Mutation of KCNJ8 in a patient with Cantú syndrome with unique vascular abnormalities - support for the role of K(ATP) channels in this condition

Abstract

KCNJ8 (NM_004982) encodes the pore forming subunit of one of the ATP-sensitive inwardly rectifying potassium (KATP) channels. KCNJ8 sequence variations are traditionally associated with J-wave syndromes, involving ventricular fibrillation and sudden cardiac death. Recently, the KATP gene ABCC9 (SUR2, NM_020297) has been associated with the multi-organ disorder Cantú syndrome or hypertrichotic osteochondrodysplasia (MIM 239850) (hypertrichosis, macrosomia, osteochondrodysplasia, and cardiomegaly). Here, we report on a patient with a de novo nonsynonymous KCNJ8 SNV (p.V65M) and Cantú syndrome, who tested negative for mutations in ABCC9. The genotype and multi-organ abnormalities of this patient are reviewed. A careful screening of the KATP genes should be performed in all individuals diagnosed with Cantú syndrome and no mutation in ABCC9.

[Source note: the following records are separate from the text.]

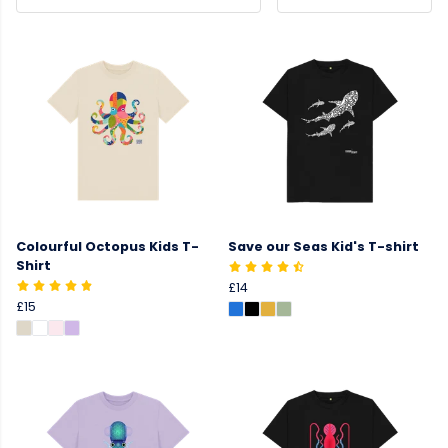
Colourful Octopus Kids T-
Save our Seas Kid's T-shirt
Shirt
£14
£15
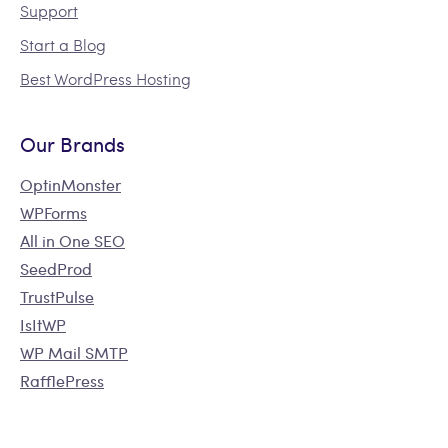
Support
Start a Blog
Best WordPress Hosting
Our Brands
OptinMonster
WPForms
All in One SEO
SeedProd
TrustPulse
IsItWP
WP Mail SMTP
RafflePress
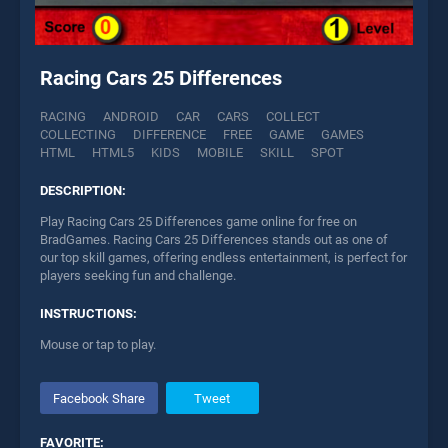
Racing Cars 25 Differences
RACING
ANDROID
CAR
CARS
COLLECT
COLLECTING
DIFFERENCE
FREE
GAME
GAMES
HTML
HTML5
KIDS
MOBILE
SKILL
SPOT
DESCRIPTION:
Play Racing Cars 25 Differences game online for free on
BradGames. Racing Cars 25 Differences stands out as one of
our top skill games, offering endless entertainment, is perfect for
players seeking fun and challenge.
INSTRUCTIONS:
Mouse or tap to play.
Facebook Share
Tweet
FAVORITE:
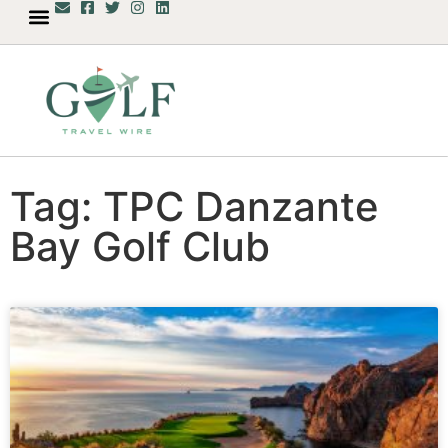
Tag: TPC Danzante
Bay Golf Club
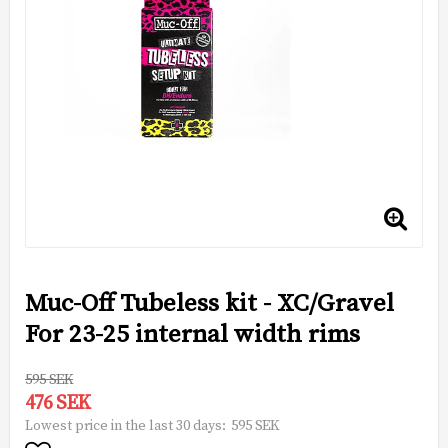
Muc-Off Tubeless kit - XC/Gravel
For 23-25 internal width rims
595 SEK
476 SEK
595 SEK
Lowest price in the last 30 days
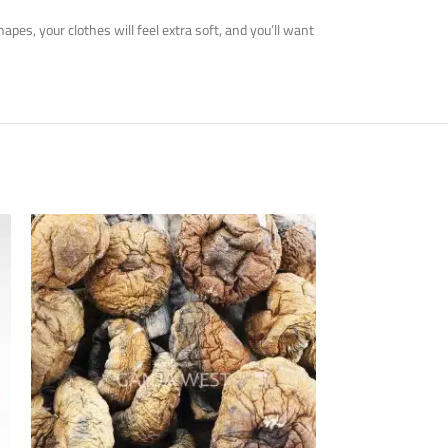
es, your clothes will feel extra soft, and you’ll want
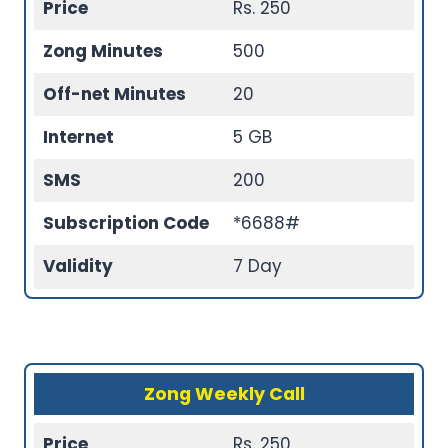
Price
Rs. 250
Zong Minutes
500
Off-net Minutes
20
Internet
5 GB
SMS
200
Subscription Code
*6688#
Validity
7 Day
Zong Weekly Call
Price
Rs. 250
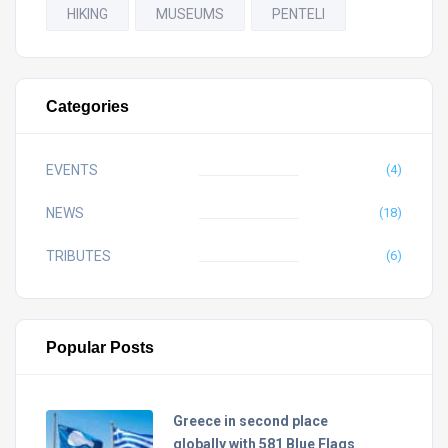
HIKING
MUSEUMS
PENTELI
Categories
EVENTS
(4)
NEWS
(18)
TRIBUTES
(6)
Popular Posts
Greece in second place
globally with 581 Blue Flags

Keywords: Cantú syndrome; Exome; Mutation; Potassium channel.

Figure 1

Clinical phenotype of the patient. Shown are photographs of the patient, (A-B) when an infant, (A) face and right arm, (B) his back, and (C-E) his recent pictures (C) his face, (D) palm and (E) sole. His (F-K) MRI imaging of the brain at 8 months of age is also shown, specifically, (F) axial T-2 weighted, (G) sagittal T-1 weighted, (H-I), MR angiography, and (J-K) MR venography. Note the hypertrichosis, short neck (A-B) and coarse facial features including bulbous nose, prominent mouth, thick lips and gingival hyperplasia with irregular teeth (C). Deep palmar and plantar creases with wrinkled skin and thickened pads on palms and soles are also seen (D-E). MRI findings include cerebral atrophy (F-G), thick calvarium (G), thin corpus callosum (G), tortuous circle of Willis (H) and internal carotids (I), multiple tortuous venous collaterals and no flow in the inferior saggital sinus.

Figure 2

KCNJ8 p.V65M mutation in the proband with Cantú syndrome. A) Sanger DNA sequencing of genomic PCR products confirms a de novo c.193G>A transition mutation in the proband (P), that is absent in the mother (M) and father (F) below. B) Schematic of a single Kir6.1 subunit oriented in the plasma membrane illustrating the cytoplasmic amino (N) and carboxy (C) terminal domains responsible for subunit association. The two transmembrane domains encoded by residues 70-94 and 155-176 are shown as cylinders with the selectivity filter (residues 140-145) in between. Location of the p.V65M mutation is indicated with a red arrow and asterisk. C) Pileup of Kir6.1 amino acid sequences illustrating high degree of evolutionary conservation of p.V65 through mammalian, avian, amphibian and telost fish orthologues (species and Genbank sequence IDs indicated at left). The proband's mutated sequence is shown at top.